The unfolding scene - A. Roy Chowdhury

The momentum for acquisition-led growth by European and US companies will absolutely continue for the foreseeable future whilst these organisations continue to compete with the Indian companies. The largest of the Indian players have built a significant lead and are now taking the services they offer to the next level of maturity, pushing the European players still further.

This questions the service delivery approach to more `global sourcing' and will continue to the point that it is not worth questioning the origin of service, just the quality and price.

Increasingly, larger deals are being worked out with Indian services providers. ABN Amro is one such example. Do you see this going up further?

The size of specific contracts and the volume of business generally will increase as the social and cultural barriers to contracting work overseas continue to break down.

The immediate future will see many more countries also making use of global sourcing, the greatest potential threat being that India starts to struggle with demand and starts to suffer quality issues, which will fuel wage inflation as the competition for talent increases.

Though Europe continues to grow with more cross border associations, it is still a smaller part of global outsourcing. Will this expand?

Absolutely. As competition grows within the European region, more and more work will be offshored or globally sourced to ensure cost- based improvements are exploited by all.

Will infrastructure outsourcing be the next big opportunity?

It is getting more complex and the accent is on integrated BPO. With organisations taking a `Process' view of services, this trend will be the next development in Offshore.
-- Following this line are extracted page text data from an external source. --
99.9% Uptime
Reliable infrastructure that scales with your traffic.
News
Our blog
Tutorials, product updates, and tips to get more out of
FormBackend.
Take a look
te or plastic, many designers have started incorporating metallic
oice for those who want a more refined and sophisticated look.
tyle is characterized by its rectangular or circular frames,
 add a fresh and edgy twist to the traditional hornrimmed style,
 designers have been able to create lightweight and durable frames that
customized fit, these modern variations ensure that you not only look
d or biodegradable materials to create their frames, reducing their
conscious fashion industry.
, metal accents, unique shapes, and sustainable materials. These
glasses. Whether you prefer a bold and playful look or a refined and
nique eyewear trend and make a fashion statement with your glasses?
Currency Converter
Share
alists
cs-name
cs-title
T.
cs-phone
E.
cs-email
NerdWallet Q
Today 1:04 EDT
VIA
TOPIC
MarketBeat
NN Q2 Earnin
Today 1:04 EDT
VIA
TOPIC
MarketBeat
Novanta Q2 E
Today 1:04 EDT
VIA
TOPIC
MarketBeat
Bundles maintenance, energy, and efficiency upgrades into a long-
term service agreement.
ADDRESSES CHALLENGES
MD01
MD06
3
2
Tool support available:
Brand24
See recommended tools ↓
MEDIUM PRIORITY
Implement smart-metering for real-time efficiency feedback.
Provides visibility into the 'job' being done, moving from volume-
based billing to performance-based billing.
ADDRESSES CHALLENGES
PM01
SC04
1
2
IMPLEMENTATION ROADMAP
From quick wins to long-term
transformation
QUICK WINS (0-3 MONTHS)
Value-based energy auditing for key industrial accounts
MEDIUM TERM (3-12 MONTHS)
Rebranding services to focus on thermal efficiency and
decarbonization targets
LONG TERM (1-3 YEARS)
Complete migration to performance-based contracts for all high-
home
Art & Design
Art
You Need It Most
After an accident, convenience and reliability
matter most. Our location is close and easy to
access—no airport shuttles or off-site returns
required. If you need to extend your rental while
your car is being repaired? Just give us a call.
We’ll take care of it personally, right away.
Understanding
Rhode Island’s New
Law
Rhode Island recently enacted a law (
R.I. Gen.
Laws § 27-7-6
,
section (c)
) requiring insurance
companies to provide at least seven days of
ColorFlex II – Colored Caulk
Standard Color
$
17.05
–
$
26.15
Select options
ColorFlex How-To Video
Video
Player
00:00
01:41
The discussion has already moved from labour cost to quality and innovation, with many clients surprised at the process improvements brought by offshoring.

This will accelerate and fundamentally change the image most have of the benefits of offshore sourcing

The level of offshore in the UK is beyond any other European country. However, it will increase everywhere.

Several European companies are looking at an India presence, particularly for manufacturing. How do you perceive this trend? And Indian companies seeking to expand footprint in EU?

Both trends are extremely positive but will add specific stresses and development requirements to these organisations. Plus this is not a new trend.

Much manufacturing has been done away from Europe for decades.

Indian companies have been looking at European acquisitions for some significant time as is the case with Wipro and TCS buying specific software capabilities in Europe.

The potential for growth in this area is phenomenal. It is no longer something that can be viewed as just interesting, nor can it be ignored or resisted by either corporates or governments.

Economic globalisation is here to stay and offshoring and global sourcing are fundamental elements behind its growth and increasing market maturity.